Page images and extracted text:
·····
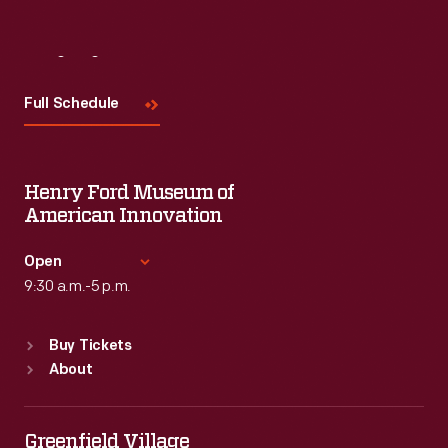
Visit
Us
Full Schedule
Henry Ford Museum of
American Innovation
Open
9:30 a.m.-5 p.m.
Standard Hours
Buy Tickets
Sun
:
9:30 a.m.-5 p.m.
About
Mon
:
9:30 a.m.-5 p.m.
Tue
:
9:30 a.m.-5 p.m.
Wed
:
9:30 a.m.-5 p.m.
Greenfield Village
·····
*How to complete this task*
Although the entries contain pictures, reproduce only the rest, exactly as written.

*Completed exercise*
Visit
Us
Full Schedule
Henry Ford Museum of
American Innovation
Open
9:30 a.m.-5 p.m.
Standard Hours
Buy Tickets
Sun
:
9:30 a.m.-5 p.m.
About
Mon
:
9:30 a.m.-5 p.m.
Tue
:
9:30 a.m.-5 p.m.
Wed
:
9:30 a.m.-5 p.m.
Greenfield Village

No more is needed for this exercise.